Dicen por ahí que los escritores
somos uno de los colectivos con mayor ego de mundo. Es razonable pensar esto, si nos basamos en que tenemos la
poco objetiva creencia de que lo que escribimos puede ser de interés para el
resto de la Humanidad.
También ayuda, supongo, el hecho
de que el trabajo de escritor se realiza en soledad. Esto es: tu ordenador, que
rara vez te discutirá nada, y tú. Aunque en este caso también podríamos colocar
a pintores, escultores y los músicos que crean solos. Incluso, si me apuras, a
l@s bloguer@s, que gozáis de la misma sana compañía en vuestra labor.

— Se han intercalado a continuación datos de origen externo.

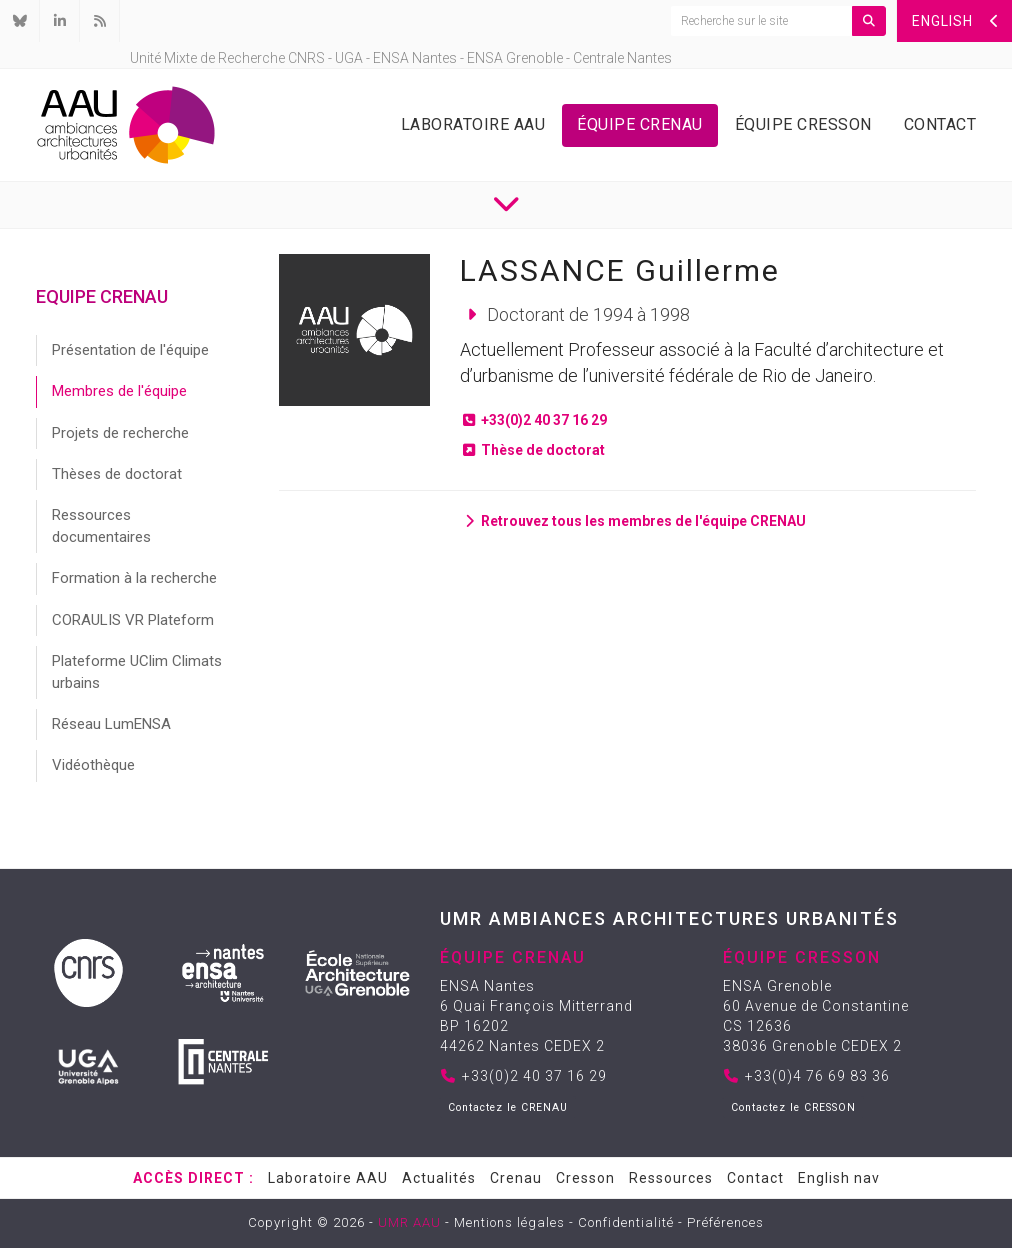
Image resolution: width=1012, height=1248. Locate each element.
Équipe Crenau (640, 124)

Después de aquel desafortunado:
"Yo he venido aquí a hablar de mi libro", es difícil contradecir a
los que dicen que solo sabemos hablar de eso, de nuestros libros. Y eso no
ayuda, precisamente, a rebajar la mala opinión sobre nuestro ego.
También tenemos, en Facebook y
Twitter, un escaparate perfecto para diseccionar el carácter del escritor
permanentemente agobiado por lo que él llama mala suerte, que no es otra cosa
que la falta de lectores. Pero, no os engañéis, de esos hay en todas las
profesiones.
Y no hablemos ya de esos escritores, con éxito o sin él, que
miran a sus compañeros de letras por encima del hombro, porque ellos sí que
saben escribir y no el Ken Follet ese.
Sí, he de reconocer que después
de lo visto parece que el ego del escritor tiene que estar subido en una
escalera muy alta para que pueda verse los pies.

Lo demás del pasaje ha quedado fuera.